Modelling assessment of reuse process

Majority of software development projects rely heavily on reuse. The systems themselves are often developed from an assembly of existing reusable components [4]. Whether reuse is one of the reusing components by developers or project management strategies by a senior manager, the reuse process as we will see involves iterative decomposition and adaptation of knowledge artefacts [15]. To assess the reuse of components effectively, it is necessary to measure the reusability of these components [30], although the length and the complexity of reuse process steps may depend on the domains and the reusable artefact. For example, a project manager may spend longer time assessing the reuse potential of a development methodology than what a software developer would spend in evaluating a software component.

In formulating our framework, we first separate the knowledge involved from the processes involved in reuse. We model the actual process of reuse as an iterative process cycle interleaving analysis/retrieval/reuse/decomposition (see Fig. 1). Some examples of knowledge involved in this process are component retrieval knowledge, component adaptation knowledge, component reuse knowledge, and component construction knowledge. The availability of these and other kinds of knowledge impact the transition between the various activities involving reuse. We identify the various types of knowledge involved in reuse and present guidelines to assess the viability of reuse using knowledge complexity measures applied to the various kinds of knowledge involved. For example, reuse involves locating a library component and then adapting it. If either the knowledge and/or effort involved in locating and/or adapting the component is too much to afford, then reuse may not be viable. As we develop this framework at the knowledge level, we model the actual reuse process which seems to us to be a domain independent process. This is in contrast with the domain dependence of the complexity of the actual components to be reused, as results in [12, 22] suggest.

Fig. 1
figure 1

The iterative reuse process—initial problem statement is examined. Ideally, a reusable solution is adapted and problem solved. More likely, the problem is decomposed into smaller problems and a partial solution via reuse is possible. Reuse may fail in two circumstances: if adaptation fails or if merging with the rest of the emerging solution fails

Our separation between reuse process and knowledge being reused is also useful in identifying success factors in reuse. The process factors can also be construed as developer-related factors, whilst the knowledge being reused in practice reflects the nature of the components reused and how they are organised (i.e., the reuse libraries). We delve into both sets of factors and delineate negative factors that hinder a successful and economical reuse from taking place, and positive factors facilitating a successful and economical reuse. We also identify various relations between these factors.

Factors that emanate from the nature of knowledge reused include the following:

  • Factors related to the software components (required) e.g., how complex the component is and has this component been already reused?

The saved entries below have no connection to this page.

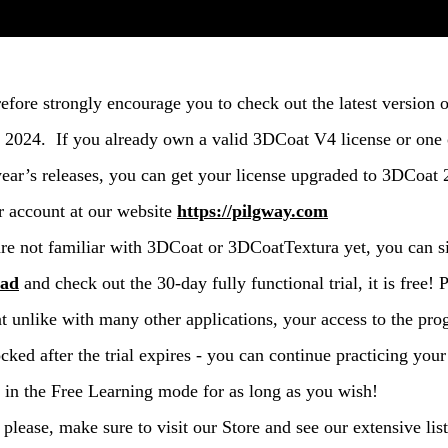
efore strongly encourage you to check out the latest version o
2024. If you already own a valid 3DCoat V4 license or one 
year’s releases, you can get your license upgraded to 3DCoat
r account at our website
https://pilgway.com
are not familiar with 3DCoat or 3DCoatTextura yet, you can 
oad
and check out the 30-day fully functional trial, it is free! 
at unlike with many other applications, your access to the pr
ocked after the trial expires - you can continue practicing your
in the Free Learning mode for as long as you wish!
 please, make sure to visit our Store and see our extensive list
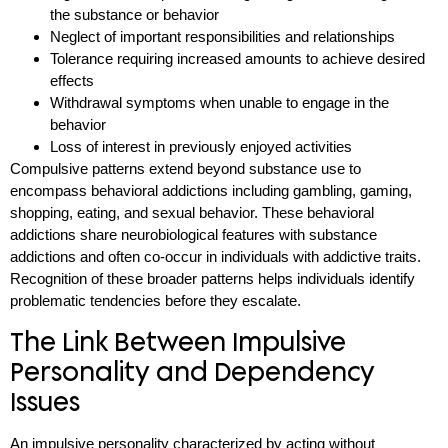
the substance or behavior
Neglect of important responsibilities and relationships
Tolerance requiring increased amounts to achieve desired
effects
Withdrawal symptoms when unable to engage in the
behavior
Loss of interest in previously enjoyed activities
Compulsive patterns extend beyond substance use to
encompass behavioral addictions including gambling, gaming,
shopping, eating, and sexual behavior. These behavioral
addictions share neurobiological features with substance
addictions and often co-occur in individuals with addictive traits.
Recognition of these broader patterns helps individuals identify
problematic tendencies before they escalate.
The Link Between Impulsive
Personality and Dependency
Issues
An impulsive personality characterized by acting without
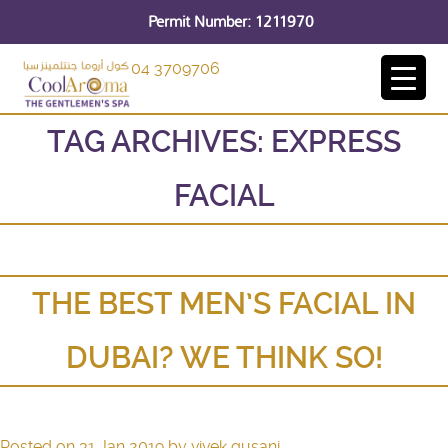
Permit Number: 1211970
04 3709706
TAG ARCHIVES:
EXPRESS
FACIAL
THE BEST MEN’S FACIAL IN
DUBAI? WE THINK SO!
Posted on
31 Jan 2019
by
vivek gusani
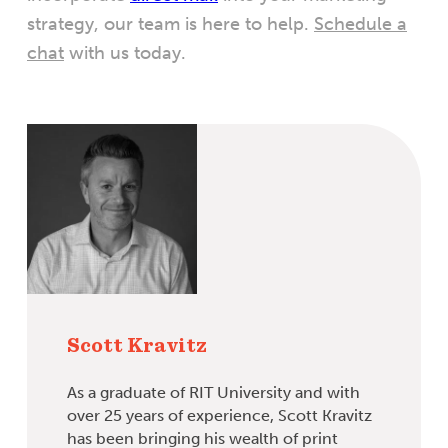
strategy, our team is here to help.
Schedule a
chat
with us today.
Scott Kravitz
As a graduate of RIT University and with
over 25 years of experience, Scott Kravitz
has been bringing his wealth of print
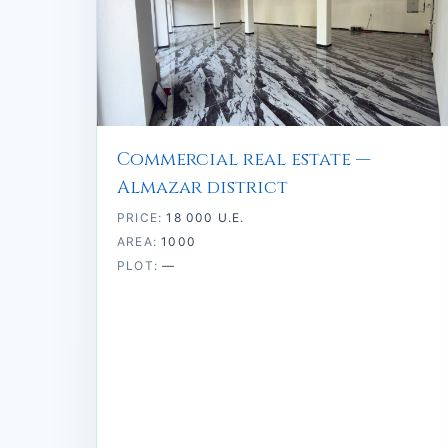
Commercial real estate —
Almazar district
PRICE:
18 000 U.E.
AREA:
1000
PLOT:
—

  • Factors that are related to the domain of the component; e.g., how application area specific is the component?

  • Factors related to the libraries used, e.g., how well documented they are. E.g., if the access to the components is obscured due to bad documentation, then reuse may suffer.

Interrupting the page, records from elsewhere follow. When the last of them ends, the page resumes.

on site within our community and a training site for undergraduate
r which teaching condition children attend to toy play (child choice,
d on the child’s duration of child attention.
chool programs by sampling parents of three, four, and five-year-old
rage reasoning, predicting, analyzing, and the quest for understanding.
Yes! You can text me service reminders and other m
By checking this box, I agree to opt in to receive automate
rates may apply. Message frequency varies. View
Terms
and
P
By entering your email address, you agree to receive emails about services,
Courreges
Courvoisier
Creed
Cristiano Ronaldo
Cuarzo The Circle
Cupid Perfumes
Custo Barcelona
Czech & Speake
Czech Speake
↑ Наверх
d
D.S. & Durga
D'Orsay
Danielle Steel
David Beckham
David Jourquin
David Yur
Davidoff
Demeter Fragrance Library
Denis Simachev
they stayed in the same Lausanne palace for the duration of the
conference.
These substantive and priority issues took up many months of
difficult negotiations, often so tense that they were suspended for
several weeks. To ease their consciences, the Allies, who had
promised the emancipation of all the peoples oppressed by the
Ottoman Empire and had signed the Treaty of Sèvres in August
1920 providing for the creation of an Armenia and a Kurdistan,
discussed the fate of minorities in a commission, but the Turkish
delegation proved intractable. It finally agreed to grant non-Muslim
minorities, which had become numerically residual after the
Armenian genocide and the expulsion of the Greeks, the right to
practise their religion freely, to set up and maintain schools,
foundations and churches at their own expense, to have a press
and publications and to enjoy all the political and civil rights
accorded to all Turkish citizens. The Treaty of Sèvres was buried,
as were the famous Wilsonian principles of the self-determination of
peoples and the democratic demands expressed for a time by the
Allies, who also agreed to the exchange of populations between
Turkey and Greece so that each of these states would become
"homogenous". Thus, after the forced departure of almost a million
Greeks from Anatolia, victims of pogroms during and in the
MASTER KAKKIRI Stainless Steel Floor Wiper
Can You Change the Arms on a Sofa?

Factors that emanate from the reuse process:

  • Factors that are related to the software development lifecycle (SDLC), e.g., are reuse encouraged or frowned upon. For example, a scrum master of a safety critical application development team may dictate the level of reuse depending on certain security requirements.

  • Factors that are related to the developers involved, e.g., do they wear programming (rather than reuse) as a badge of honour? In an open source environment, some developers may wish to leave their mark by avoiding reuse.

All those factors will be further analyzed and operationalised in our model. Not all lend themselves to a knowledge-level analysis with the same ease. E.g., component complexity can be seen from a knowledge complexity perspective only if we see a piece of software as an embodiment of some knowledge and in itself as a knowledge artefact.

A case study: a web-based application to sell health insurance policies

In this section, we present a reuse episode in a software development example to highlight the features of our framework and the reuse process modelled highlighted in the previous section. We first describe the requirements of the software pursued.

A developer is tasked with providing a web-based interface to sell health insurance policies. The selling process involves the web customer entering the various options associated with a policy as well as entering their personal details and payment options. The developer is reasonably familiar with an e-commerce shopping trolley web component which instantly comes to their mind as they think about the requirements of the interface. The shopping trolley component is typically used by websites like Amazon.com where more than one product is bought in one e-shopping session. In what follows, we illustrate the pitfalls that reusing the shopping trolley may present when developing a web interface to sell insurance policy with various option. We also analyze the knowledge involved/required/missing in the various stages of this reuse episode.

The developer decomposes the functionalities of the shopping trolley into two: collect products and collect payments (register functionality). He maps these two to collecting insurance options and collect insurance payments and surmises that since the shopping trolley is an available component which seems comprehensible, it seems worth reusing. In other words, the process of assessing to reuse or not is hierarchical and involves decomposing the functionalities of the artefact to be reused. In support of the process described in Fig. 1, there are sub-processes assessing the artefact against the decomposition of the problem (Fig. 2). We overview the adaptation of each of these two functionalities to the requirements of the web-based insurance policies which leads the developer reassessing the suitability of the shopping trolley.

Fig. 2
figure 2

A decomposition of the artefact to be reused parallels the problem decomposition to assess whether to adapt and reuse or to solve the problem independently. Knowledge of artefact and that of problem domain are directly involved. Knowledge of alternatives and technical knowledge of developer are indirectly involved

A health insurance policy is unlike a book or a flower bouquet; it is pointless for a person to have more than one of them. Government regulations may also well imply that an insurance company can only sell one to any one person. This creates additional requirements for the interface: (1) authenticating the identity of the customer to ensure that they do not already have an existing policy, (2) if they have one and they are pursuing additional options only, then, in this case, the interface requires identity authentication too, and (3) a connection to a database of existing customers is required.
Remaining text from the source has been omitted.